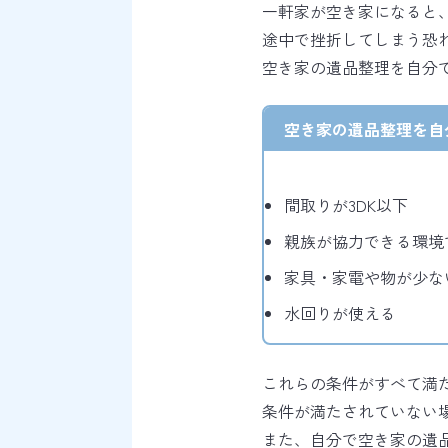
一軒家が空き家になると
途中で挫折してしまう恐
空き家の遺品整理を自分
空き家の遺品整理を自
間取りが3DK以下
親族が協力できる環境
家具・家電や物が少な
水回りが使える
これらの条件がすべて満
条件が満たされていない
また、自分で空き家の遺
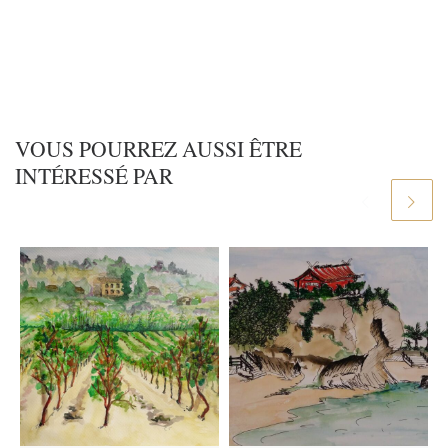
VOUS POURREZ AUSSI ÊTRE
INTÉRESSÉ PAR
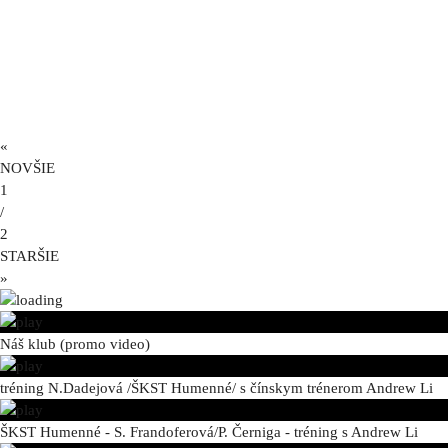
«
NOVŠIE
1
/
2
STARŠIE
»
Náš klub (promo video)
tréning N.Dadejová /ŠKST Humenné/ s čínskym trénerom Andrew Li
ŠKST Humenné - S. Frandoferová/P. Černiga - tréning s Andrew Li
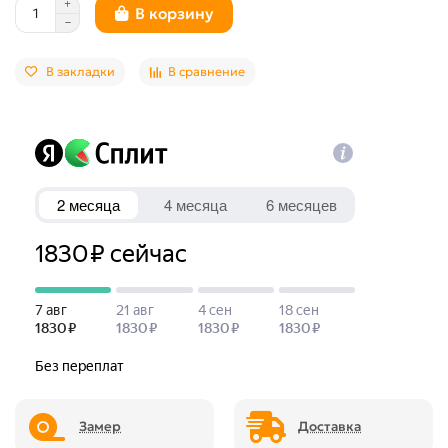
В корзину
В закладки
В сравнение
Замер
Доставка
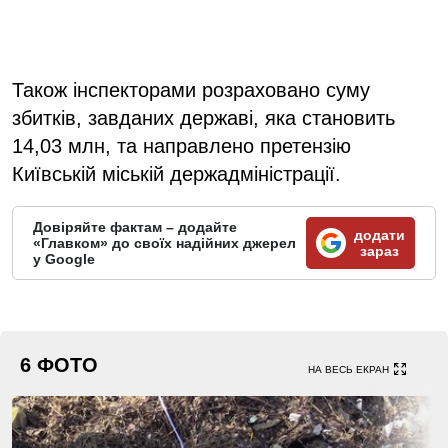
Також інспекторами розраховано суму
збитків, завданих державі, яка становить
14,03 млн, та направлено претензію
Київській міській держадміністрації.
Довіряйте фактам – додайте
додати
«Главком» до своїх надійних джерел
зараз
у Google
6 ФОТО
НА ВЕСЬ ЕКРАН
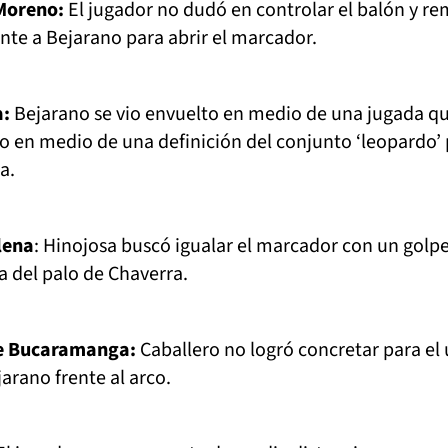
Moreno:
El jugador no dudó en controlar el balón y re
nte a Bejarano para abrir el marcador.
a:
Bejarano se vio envuelto en medio de una jugada q
o en medio de una definición del conjunto ‘leopardo’
a.
lena
: Hinojosa buscó igualar el marcador con un golp
 del palo de Chaverra.
de Bucaramanga:
Caballero no logró concretar para el
arano frente al arco.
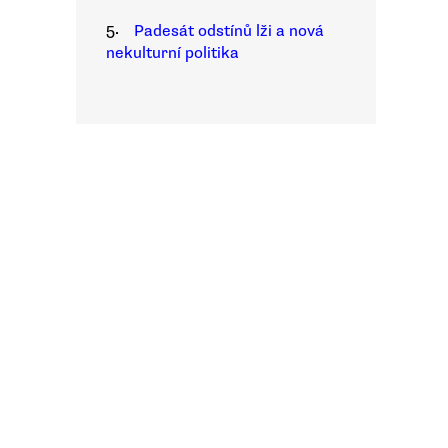
5.
Padesát odstínů lži a nová
nekulturní politika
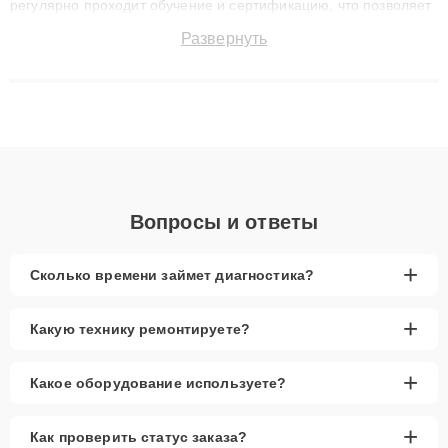
регулярно проходит обучение и сертификацию, что позволяет
быстро и точноdiagnostikировать поломки и восстанавливать
Развернуть
технику с сохранением гарантии до 3 лет. Наши мастера
решают сложные случаи: от замены матриц и материнских
плат до ремонта после залития и восстановления данных.
Благодаря высокой квалификации и ответственному подходу
клиенты получают быстрый, качественный ремонт и понятные
объяснения по результатам диагностики.
Вопросы и ответы
+
Сколько времени займет диагностика?
+
Какую технику ремонтируете?
+
Какое оборудование используете?
+
Как проверить статус заказа?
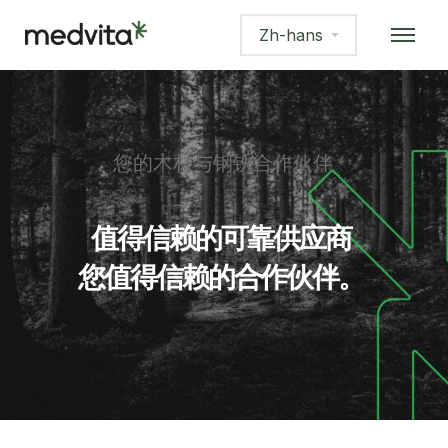
Zh-hans
您的木材与钢铁合作伙伴
值得信赖的可靠供应商
您值得信赖的合作伙伴。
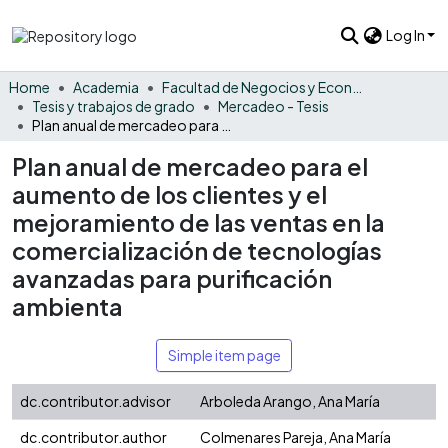
Log In
Home
Academia
Facultad de Negocios y Economía
Tesis y trabajos de grado
Mercadeo - Tesis
Plan anual de mercadeo para el aumento de los clientes y el mejoramiento de las ventas en la comercialización de tecnologías avanzadas para purificación ambienta
Plan anual de mercadeo para el
aumento de los clientes y el
mejoramiento de las ventas en la
comercialización de tecnologías
avanzadas para purificación
ambienta
Simple item page
dc.contributor.advisor
Arboleda Arango, Ana María
dc.contributor.author
Colmenares Pareja, Ana María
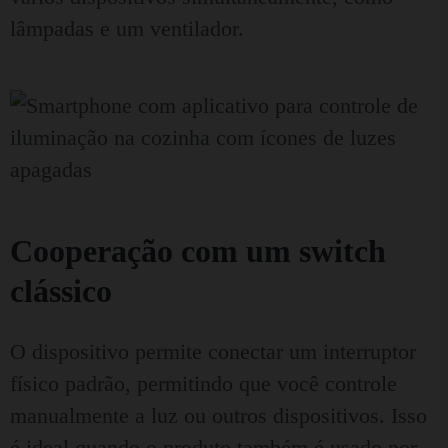
lâmpadas e um ventilador.
Cooperação com um switch
clássico
O dispositivo permite conectar um interruptor
físico padrão, permitindo que você controle
manualmente a luz ou outros dispositivos. Isso
é ideal quando o produto também é usado por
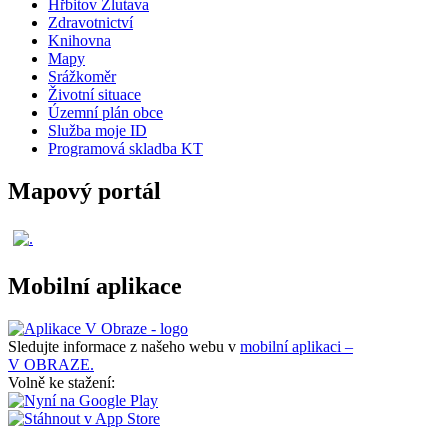
Hřbitov Žlutava
Zdravotnictví
Knihovna
Mapy
Srážkoměr
Životní situace
Územní plán obce
Služba moje ID
Programová skladba KT
Mapový portál
Mobilní aplikace
Sledujte informace z našeho webu v
mobilní aplikaci –
V OBRAZE.
Volně ke stažení:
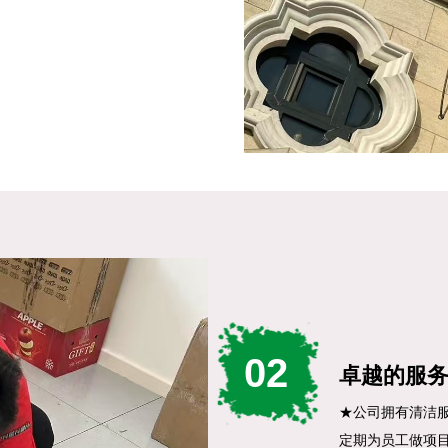
02
卓越的服
★公司拥有清洁
定期为员工做项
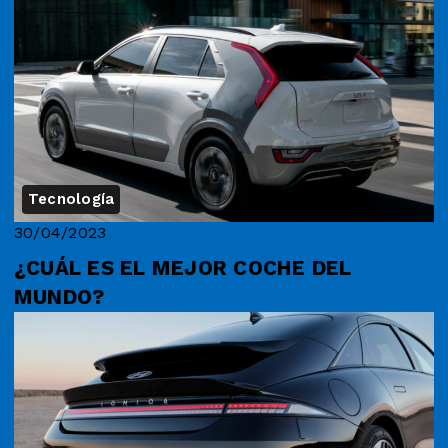
Tecnología
30/04/2023
¿CUÁL ES EL MEJOR COCHE DEL
MUNDO?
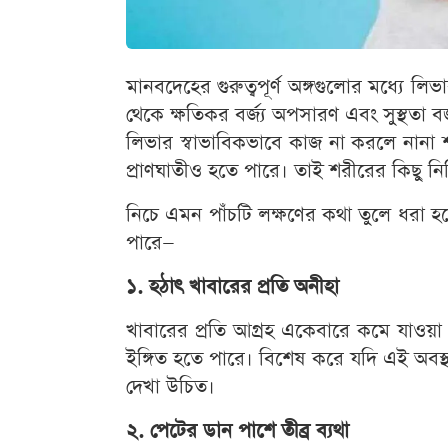
মানবদেহের গুরুত্বপূর্ণ অঙ্গগুলোর মধ্যে 
থেকে ক্ষতিকর বর্জ্য অপসারণ এবং সুস্থতা ব
লিভার স্বাভাবিকভাবে কাজ না করলে নানা
প্রাণঘাতীও হতে পারে। তাই শরীরের কিছু নির্
নিচে এমন পাঁচটি লক্ষণের কথা তুলে ধরা হ
পারে—
১. হঠাৎ খাবারের প্রতি অনীহা
খাবারের প্রতি আগ্রহ একেবারে কমে যাওয়া 
ইঙ্গিত হতে পারে। বিশেষ করে যদি এই অবস্থা ক
দেখা উচিত।
২. পেটের ডান পাশে তীব্র ব্যথা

* [Problem description]
Every entry must be transcribed exactly. Pictures do not belong in the copy.

* [Answer below]
一軒家が空き家になると
途中で挫折してしまう恐
空き家の遺品整理を自分
空き家の遺品整理を自
間取りが3DK以下
親族が協力できる環境
家具・家電や物が少な
水回りが使える
これらの条件がすべて満
条件が満たされていない
また、自分で空き家の遺
VOUS POURREZ AUSSI ÊTRE
INTÉRESSÉ PAR
«
NOVŠIE
1
/
2
STARŠIE
»
Náš klub (promo video)
tréning N.Dadejová /ŠKST Humenné/ s čínskym trénerom Andrew Li
ŠKST Humenné - S. Frandoferová/P. Černiga - tréning s Andrew Li
В корзину
В закладки
В сравнение
Замер
Доставка
Також інспекторами розраховано суму
збитків, завданих державі, яка становить
14,03 млн, та направлено претензію
Київській міській держадміністрації.
Довіряйте фактам – додайте
додати
«Главком» до своїх надійних джерел
зараз
у Google
6 ФОТО
НА ВЕСЬ ЕКРАН
Moreno:
El jugador no dudó en controlar el balón y re
nte a Bejarano para abrir el marcador.
a:
Bejarano se vio envuelto en medio de una jugada q
o en medio de una definición del conjunto ‘leopardo’
a.
lena
: Hinojosa buscó igualar el marcador con un golp
 del palo de Chaverra.
de Bucaramanga:
Caballero no logró concretar para el
arano frente al arco.
5.
Padesát odstínů lži a nová
nekulturní politika
регулярно проходит обучение и сертификацию, что позволяет
быстро и точноdiagnostikировать поломки и восстанавливать
Развернуть
технику с сохранением гарантии до 3 лет. Наши мастера
решают сложные случаи: от замены матриц и материнских
плат до ремонта после залития и восстановления данных.
Благодаря высокой квалификации и ответственному подходу
клиенты получают быстрый, качественный ремонт и понятные
объяснения по результатам диагностики.
Вопросы и ответы
+
Сколько времени займет диагностика?
+
Какую технику ремонтируете?
+
Какое оборудование используете?
+
Как проверить статус заказа?
Zh-hans
您的木材与钢铁合作伙伴
值得信赖的可靠供应商
您值得信赖的合作伙伴。
Log In
Home
Academia
Facultad de Negocios y Economía
Tesis y trabajos de grado
Mercadeo - Tesis
Plan anual de mercadeo para el aumento de los clientes y el mejoramiento de las ventas en la comercialización de tecnologías avanzadas para purificación ambienta
Plan anual de mercadeo para el
aumento de los clientes y el
mejoramiento de las ventas en la
comercialización de tecnologías
avanzadas para purificación
ambienta
Simple item page
dc.contributor.advisor
Arboleda Arango, Ana María
dc.contributor.author
Colmenares Pareja, Ana María
lâmpadas e um ventilador.
Cooperação com um switch
clássico
O dispositivo permite conectar um interruptor
físico padrão, permitindo que você controle
manualmente a luz ou outros dispositivos. Isso
é ideal quando o produto também é usado por
Hřbitov Žlutava
Zdravotnictví
Knihovna
Mapy
Srážkoměr
Životní situace
Územní plán obce
Služba moje ID
Programová skladba KT
Mapový portál
Mobilní aplikace
Sledujte informace z našeho webu v
mobilní aplikaci –
V OBRAZE.
Volně ke stažení:
02
卓越的服
★公司拥有清洁
定期为员工做项
Tecnología
30/04/2023
¿CUÁL ES EL MEJOR COCHE DEL
MUNDO?
মানবদেহের গুরুত্বপূর্ণ অঙ্গগুলোর মধ্যে 
থেকে ক্ষতিকর বর্জ্য অপসারণ এবং সুস্থতা ব
লিভার স্বাভাবিকভাবে কাজ না করলে নানা
প্রাণঘাতীও হতে পারে। তাই শরীরের কিছু নির্
নিচে এমন পাঁচটি লক্ষণের কথা তুলে ধরা হ
পারে—
১. হঠাৎ খাবারের প্রতি অনীহা
খাবারের প্রতি আগ্রহ একেবারে কমে যাওয়া 
ইঙ্গিত হতে পারে। বিশেষ করে যদি এই অবস্থা ক
দেখা উচিত।
২. পেটের ডান পাশে তীব্র ব্যথা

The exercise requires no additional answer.